QUOTE(asian-ghosts @ Sep 27 2007, 11:45 PM)

omg im speechless, i know everyone will HAVE to face that one day but i haven't faced it yet, losing a close person, i knowi will one day but i am not ready to. Its soo hard to think about like sometimes i just feel like i want to go 1st so i wont have to face it, but i dont know, im just soo scared of that day, when i loose a loved one
It is very hard and I won't try to sugarcoat it.
He fought so hard to live and he struggled through everything.
He was so determined to stay with us and his dying wasn't easy or pleasant. It was horrible. He struggled for each breath. I held him at the last and reassured him that everything was o.k, that I would take care of it all and he could let go. I only wanted his suffering to end.

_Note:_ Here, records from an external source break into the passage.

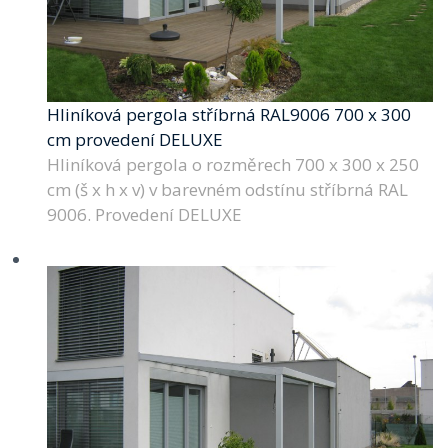
Hliníková pergola stříbrná RAL9006 700 x 300
cm provedení DELUXE
Hliníková pergola o rozměrech 700 x 300 x 250
cm (š x h x v) v barevném odstínu stříbrná RAL
9006. Provedení DELUXE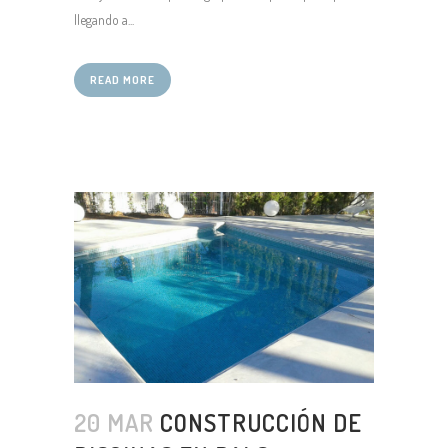
llegando a...
READ MORE
20 MAR
CONSTRUCCIÓN DE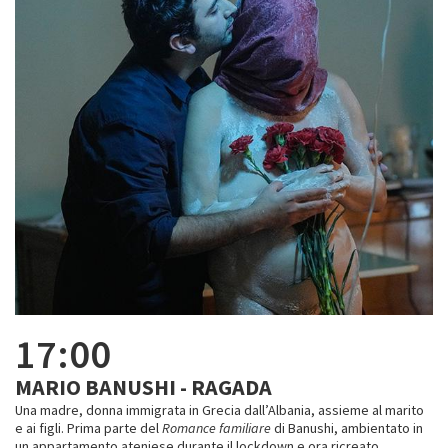
17:00
MARIO BANUSHI - RAGADA
Una madre, donna immigrata in Grecia dall’Albania, assieme al marito
e ai figli. Prima parte del
Romance familiare
di Banushi, ambientato in
un appartamento ateniese durante il lockdown e ora ricreato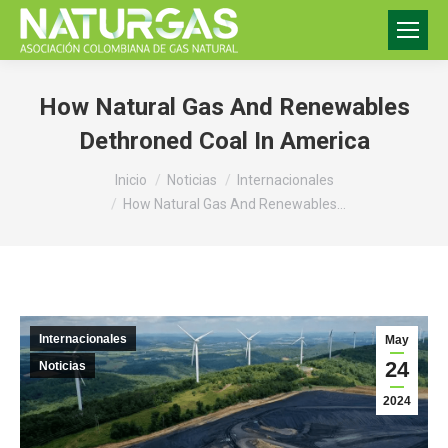
How Natural Gas And Renewables
Dethroned Coal In America
Estás aquí:
Inicio
Noticias
Internacionales
How Natural Gas And Renewables…
Internacionales
May
24
Noticias
2024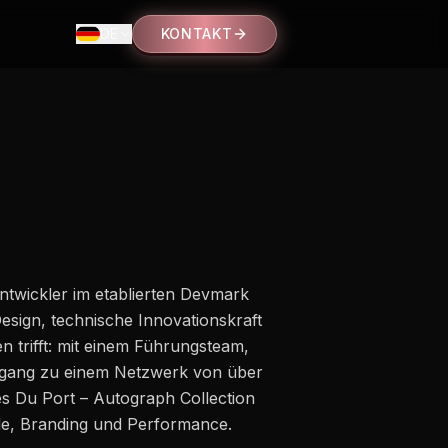
DE
KONTAKT
twickler im etablierten Devmark
sign, technische Innovationskraft
 trifft: mit einem Führungsteam,
ugang zu einem Netzwerk von über
s Du Port – Autograph Collection
le, Branding und Performance.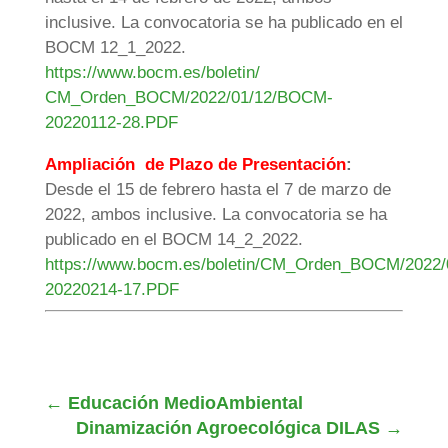
inclusive. La convocatoria se ha publicado en el
BOCM 12_1_2022.
https://www.bocm.es/boletin/
CM_Orden_BOCM/2022/01/12/BOCM-
20220112-28.PDF
Ampliación de Plazo de Presentación
:
Desde el 15 de febrero hasta el 7 de marzo de
2022, ambos inclusive. La convocatoria se ha
publicado en el BOCM 14_2_2022.
https://www.bocm.es/boletin/CM_Orden_BOCM/2022
20220214-17.PDF
←
Educación MedioAmbiental
Dinamización Agroecológica DILAS
→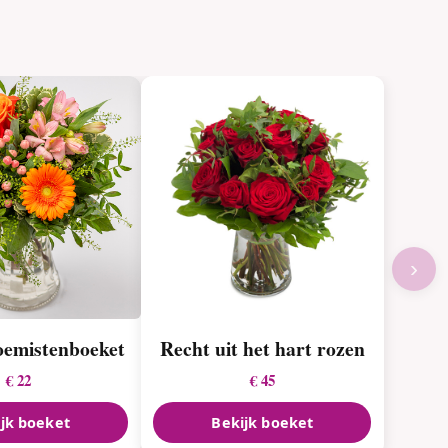
›
oemistenboeket
Recht uit het hart rozen
€ 22
€ 45
jk boeket
Bekijk boeket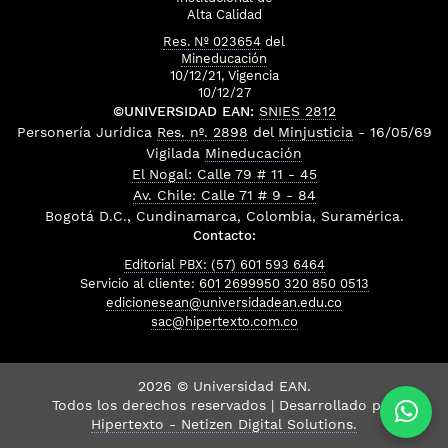
Alta Calidad
Res. Nº 023654
del
Mineducación
10/12/21, Vigencia
10/12/27
©UNIVERSIDAD EAN:
SNIES 2812
Personería Jurídica
Res. nº. 2898
del
Minjusticia
- 16/05/69
Vigilada
Mineducación
El Nogal: Calle 79 # 11 - 45
Av. Chile: Calle 71 # 9 - 84
Bogotá D.C., Cundinamarca, Colombia, Suramérica.
Contacto:
Editorial PBX: (57) 601 593 6464
Servicio al cliente:
601 2699950
320 850 0513
edicionesean@universidadean.edu.co
sac@hipertexto.com.co
2026 © Universidad EAN.
Todos los derechos reservados | Desarrollado por
Hipertexto - Netizen Digital Solutions.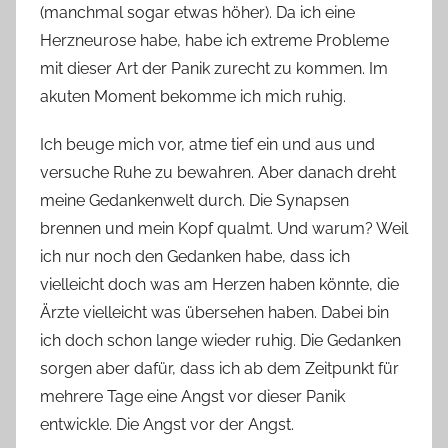
(manchmal sogar etwas höher). Da ich eine
Herzneurose habe, habe ich extreme Probleme
mit dieser Art der Panik zurecht zu kommen. Im
akuten Moment bekomme ich mich ruhig.
Ich beuge mich vor, atme tief ein und aus und
versuche Ruhe zu bewahren. Aber danach dreht
meine Gedankenwelt durch. Die Synapsen
brennen und mein Kopf qualmt. Und warum? Weil
ich nur noch den Gedanken habe, dass ich
vielleicht doch was am Herzen haben könnte, die
Ärzte vielleicht was übersehen haben. Dabei bin
ich doch schon lange wieder ruhig. Die Gedanken
sorgen aber dafür, dass ich ab dem Zeitpunkt für
mehrere Tage eine Angst vor dieser Panik
entwickle. Die Angst vor der Angst.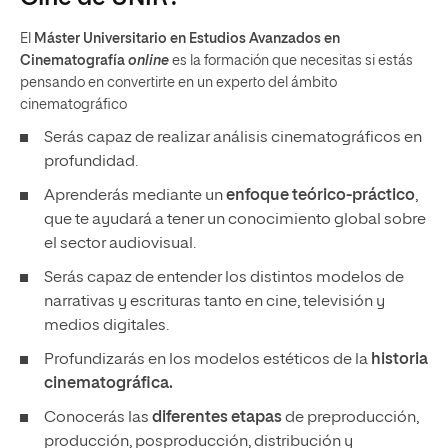
El
Máster Universitario en Estudios Avanzados en
Cinematografía
online
es la formación que necesitas si estás
pensando en convertirte en un experto del ámbito
cinematográfico
Serás capaz de realizar análisis cinematográficos en
profundidad.
Aprenderás mediante un
enfoque teórico-práctico
,
que te ayudará a tener un conocimiento global sobre
el sector audiovisual.
Serás capaz de entender los distintos modelos de
narrativas y escrituras tanto en cine, televisión y
medios digitales.
Profundizarás en los modelos estéticos de la
historia
cinematográfica.
Conocerás las
diferentes etapas
de preproducción,
producción, posproducción, distribución y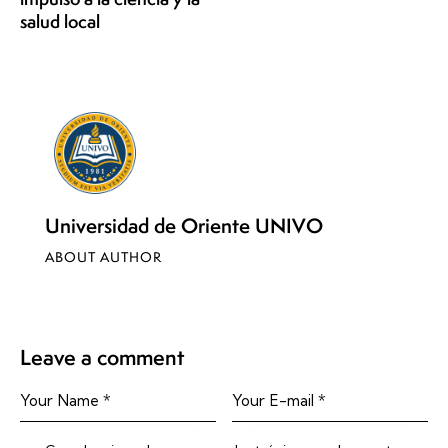
salud local
Universidad de Oriente UNIVO
ABOUT AUTHOR
Leave a comment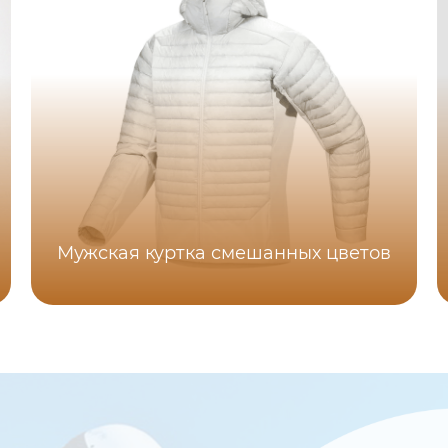
Мужская куртка смешанных цветов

Everytime I think of my dad, I smile, because he was a funny man, and I know in my heart that he will be there waiting for me when I go, and laughing at me for not doing it right.

I always wanted to be the first to go, because I didn't think I could handle the pain, but now I know, not only can I handle this pain but I'm glad I didn't go first, because I wouldn't want my father to feel the pain of losing a child. That would be selfish.
I only hope that when I leave here, my children think of me the same way I think of him, and have no tears, just smiles and laughter. O.K. well maybe a few tears because they deserve it, the little bas***ds!
So anyway, back on topic,there is no reason to fear dead people because they are usually someone's relatives and there is nothing to fear. Unless of course they've been sprayed with some toxic chemicals and then look out!